My technical report and STS research are bridged by each’s reflection on the impact of software design. While both consider how various properties of software influences the reliability, user behavior, and security of a piece of software, the STS research focuses primarily on the potential user misbehavior and the ethical implications of design decisions; my technical project is an exercise in software design’s impact on application performance. Together, these broadly analyze the potential repercussions of design decisions made in the process of developing software tools and applications.

The technical project is the development of a new course tools management solution for the CS 2150: Program and Data Representation class. The existing software solution has run into maintenance difficulties due to the dated primary coding language used for the web framework. Our new web application not only looked to update the codebase to use a highly popular and modern framework but also gave my capstone team the chance to fundamentally redesign the architecture, features, and user experience being offered to students, teaching assistants, and instructors. Our goal was to lay the necessary groundwork for an open source course management solution that addresses the nuances of traditional computer science curriculum with immediate functionality in areas of greatest inefficiencies. By the conclusion of our work, we designed and completed the foundation of the application and implemented an office hours queueing system that is being utilized in production by two of the largest undergraduate computer science courses at the university.

The STS research project examines how poor software design can enable use cases that are destructive to the original goal of the design. The paper covers the case of EternalBlue, a hacking toolkit developed by the NSA for cyberespionage. When this toolkit is stolen and released publicly, its ease of use combined with the organization’s lack of transparency allowed the tool to quickly be perverted into many different malicious exploits, including the NotPetya ransomware that compromised the security of American businesses the NSA purports to protect. My research deploys the ethical framework of rule consequentialism using an adaptation of Just War Theory for cyberwarfare as a guideline to better understand the morality of the NSA’s actions. I argue that the NSA’s awareness of EternalBlue’s wormability and extreme integrity impact coupled with evidence of its own speculation of potential misuse by malicious actors requires the organization to be held jointly responsible for Russia’s violation of Just War Theory under rule consequentialism.

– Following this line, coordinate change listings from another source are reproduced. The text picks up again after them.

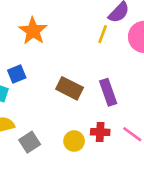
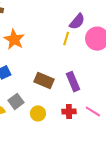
yellow circle: (74, 141) -> (38, 113), moved
gray square: (30, 142) -> (16, 101), moved

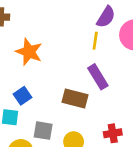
purple rectangle: (73, 82) -> (98, 77), moved
gray square: (16, 101) -> (43, 131), turned -35

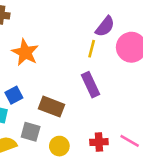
brown rectangle: (75, 98) -> (51, 107), moved

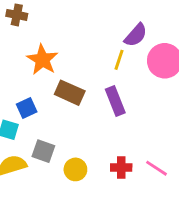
brown rectangle: (51, 107) -> (70, 93), moved

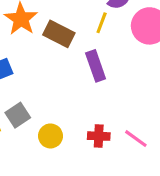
brown rectangle: (70, 93) -> (59, 34), moved
gray square: (43, 151) -> (18, 115), turned 35

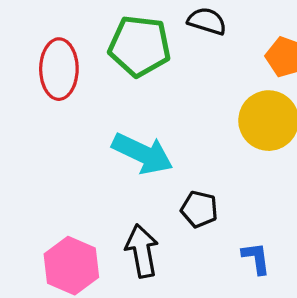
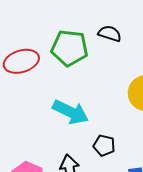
red ellipse: (59, 69) -> (21, 61), turned 72

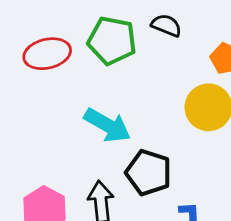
black pentagon: (104, 145) -> (148, 172), size x1.6

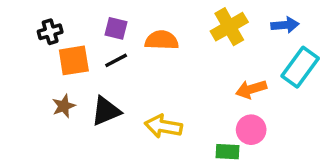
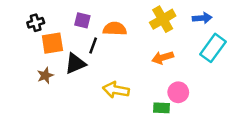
black line: (116, 60) -> (93, 46), moved, turned -42
orange arrow: (251, 89) -> (163, 58), moved
black triangle: (106, 111) -> (75, 64), moved

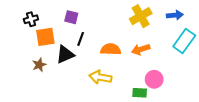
orange semicircle: (115, 29) -> (111, 49), moved

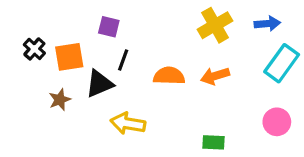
black cross: (31, 19) -> (34, 49), moved, turned -32
yellow arrow: (100, 77) -> (128, 123), moved
pink circle: (154, 79) -> (277, 122), moved

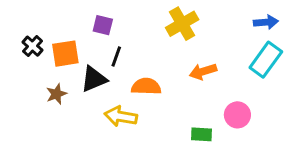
blue arrow: (267, 24) -> (266, 22), moved
yellow cross: (215, 25) -> (182, 24), moved
orange semicircle: (169, 76) -> (146, 86), moved
pink circle: (277, 122) -> (237, 115), moved

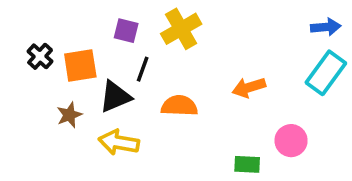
yellow cross: (182, 24) -> (181, 29), moved
yellow arrow: (121, 116) -> (119, 142), moved

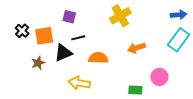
yellow cross: (181, 29) -> (120, 16), moved
black line: (143, 69) -> (78, 38), turned 56
yellow arrow: (119, 142) -> (79, 83), moved

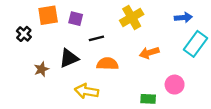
blue arrow: (179, 15) -> (183, 17), moved
orange square: (44, 36) -> (48, 15), moved
black line: (78, 38) -> (96, 38), moved

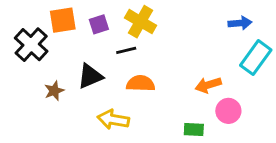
yellow cross: (132, 17) -> (141, 22), moved, turned -30
purple square: (76, 19) -> (99, 24), turned -32
black cross: (24, 34) -> (31, 45), size x1.6
orange arrow: (149, 53) -> (208, 85), moved

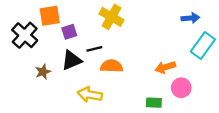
purple square: (99, 24) -> (69, 32), moved
black line: (126, 50) -> (94, 49), moved

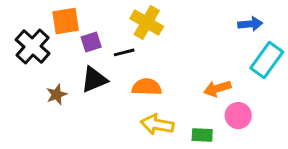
black line: (94, 49) -> (124, 52), moved
yellow arrow: (90, 95) -> (157, 125), moved

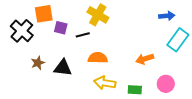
purple square: (91, 42) -> (61, 28), turned 32
black triangle: (94, 80) -> (63, 68), moved, turned 30
pink circle: (238, 116) -> (166, 84), moved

Working on the two projects simultaneously allowed for a healthy dose of symbiotic refection where understanding gained from one work directly influenced ideas in the other. My STS research led to a broader understanding of potential security vulnerabilities that could then be avoided in my technical work. It also allowed me to employ the consequentialist tactic of moral imagination to envision the possible ramifications that could result from particular design choices. The technical work helped me to understand the scope of control an engineer has over his or her work during the design process and the degree to which engineers could be reasonably held responsible for their decisions. The practical experience gained from the technical project and the ethical and security considerations from my STS research substantially improved my overall understanding of the software design process.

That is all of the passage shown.